Ceria-driven synergistic nourishment of polarized silver overcoming the trade-off between faradaic efficiency and current density for CO2 electroreduction to CO

Abstract

Although the potential of microenvironment modulation to enhance electricity-driven CO₂ reduction has been recognized, substantial challenges remain, particularly in effectively integrating multiple favorable microenvironments. Herein, we synthesize CeO₂ with abundant oxygen vacancies to effectively disperse and anchor small-sized Ag₂O nanoparticles (Ag₂O/Vo-CeO₂).
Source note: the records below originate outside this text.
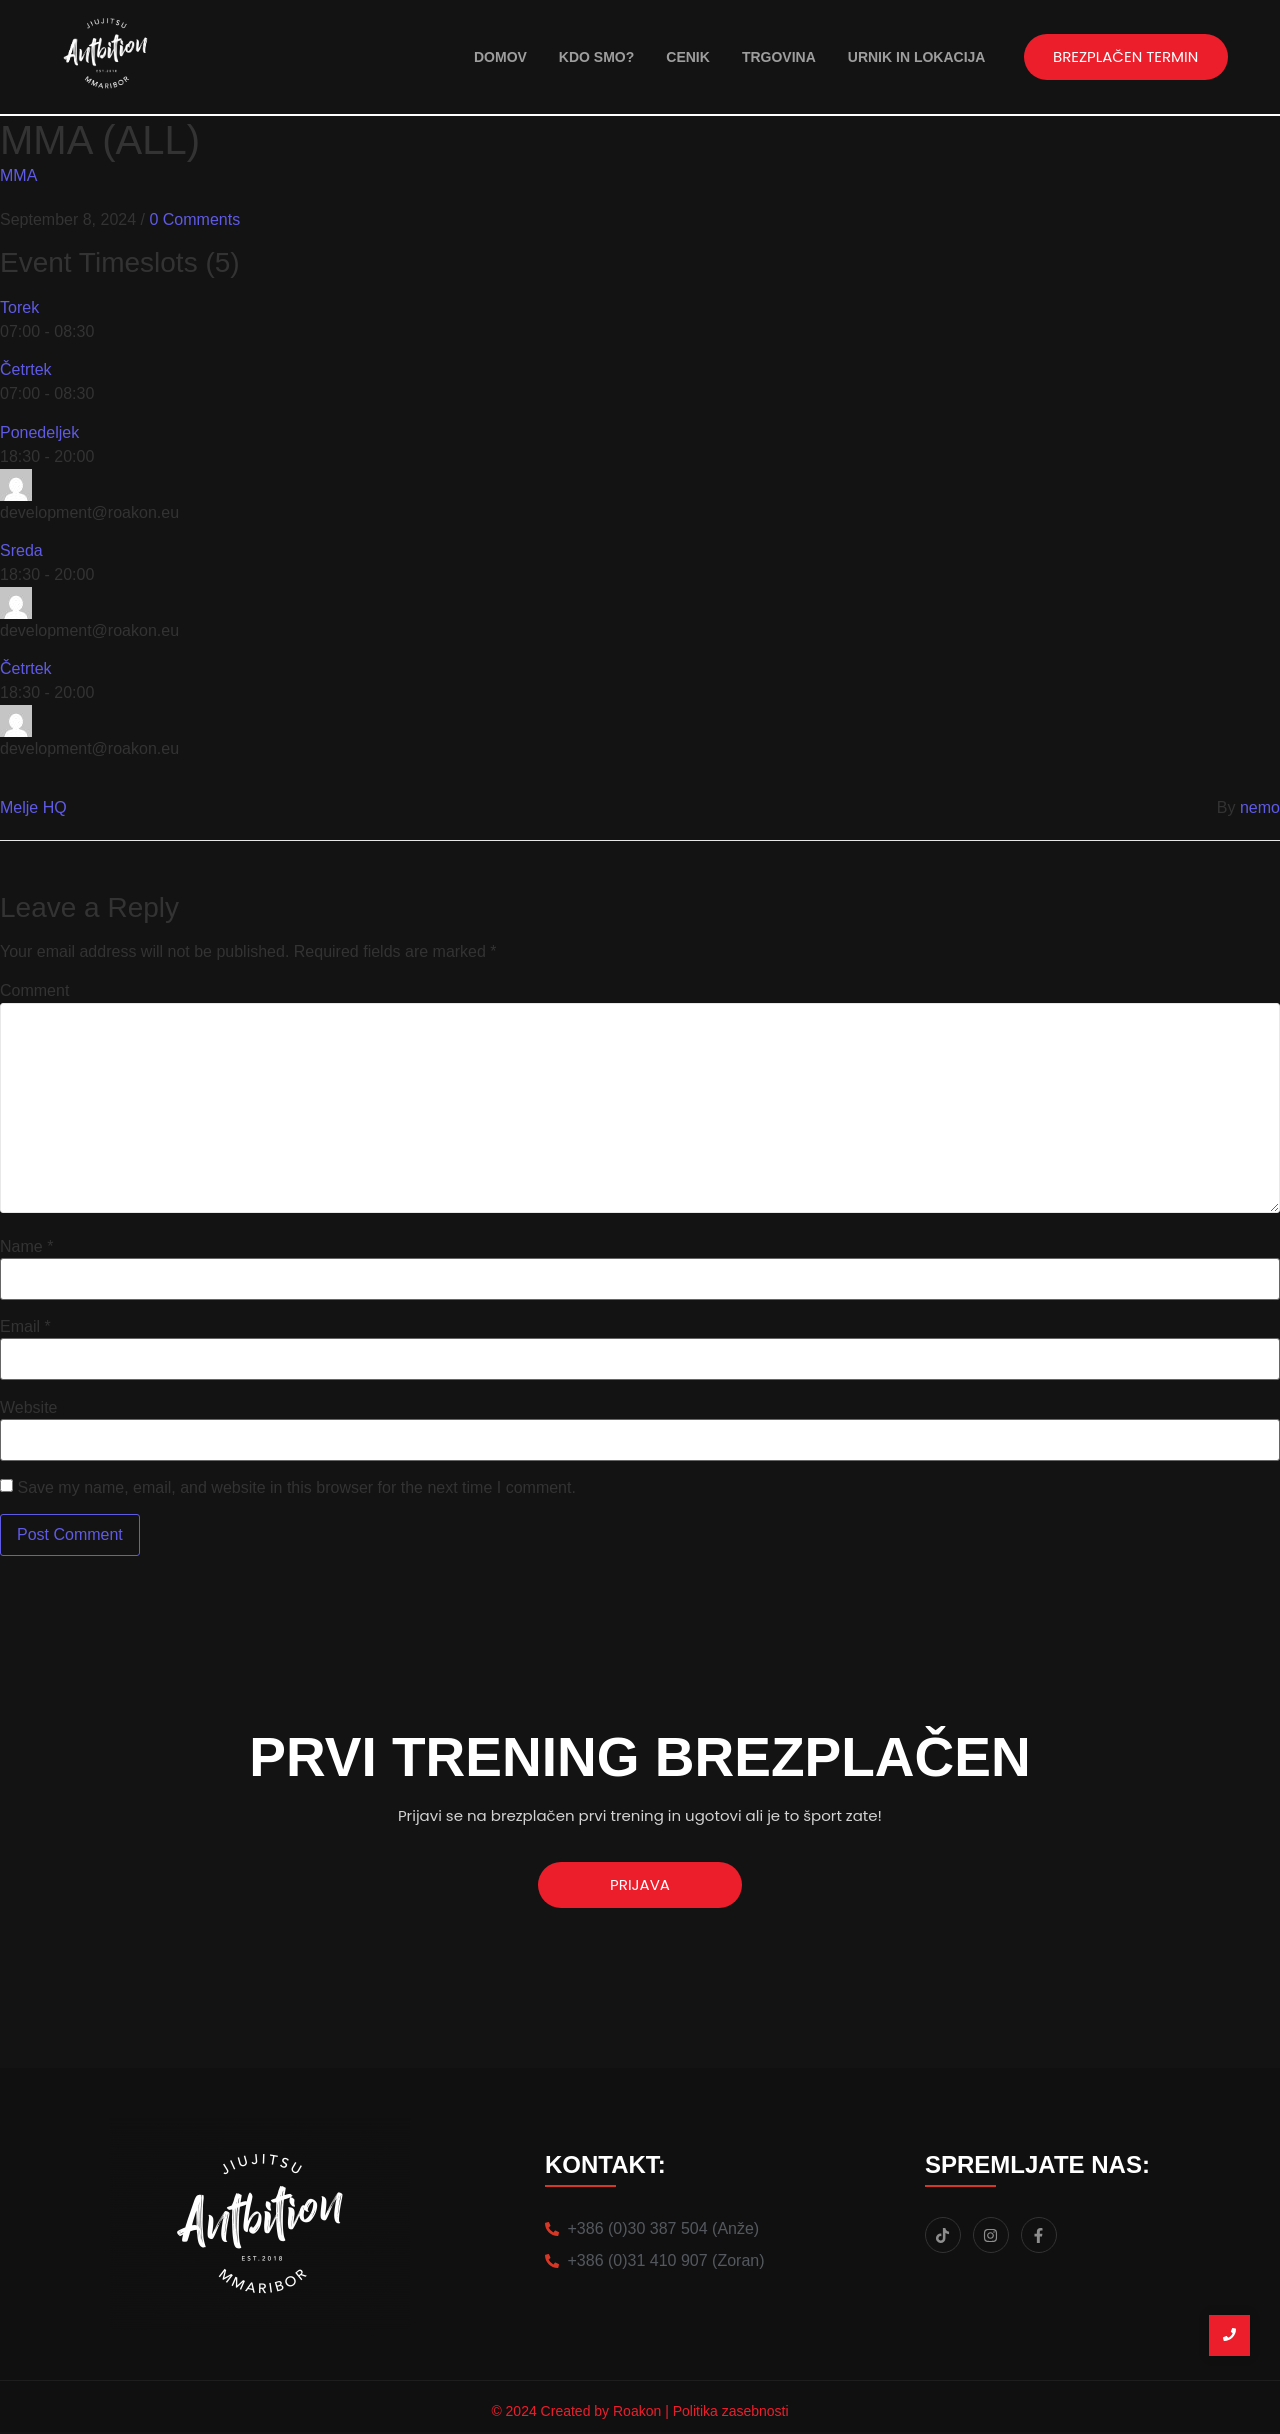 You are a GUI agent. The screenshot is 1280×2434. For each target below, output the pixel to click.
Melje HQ (33, 807)
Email (25, 1327)
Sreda (21, 550)
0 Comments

Vo-CeO₂ acts as a multifunctional modulator, regulating both the reaction microenvironment and the electronic structure of Ag sites, thereby boosting CO₂ reduction (CO₂RR) efficiency. Its strong CO₂ adsorption and H₂O dissociation capabilities facilitate the supply of CO₂ and active *H species to Ag sites. The electron-withdrawing effect of Vo-CeO₂ induces polarization at interfacial Ag sites, generating Ag^δ+ species that enhance CO₂ affinity and activation. Moreover, the electronic coupling between Vo-CeO₂ and Ag upshifts the d-band center of Ag, optimizing COOH binding and lowering the thermodynamic barrier of the potential-determining step. Ag₂O/Vo-CeO₂ delivers a consistently high Faraday efficiency (FE) of over 99% for CO production even at industrially current density (up to 365 mA cm⁻² herein), and the operational potential window spans an astonishing 1700 mV (FE >95%). The unprecedented activity, which overcomes the trade-off between the selectivity and current density for CO₂RR, outperforms state-of-the-art Ag-based catalysts reported to date. These findings offer a promising pathway to develop robust CO₂RR catalysts and present an engineering strategy for constructing the optimal microenvironment of active sites via the synergistic effects of multifunctional modulation.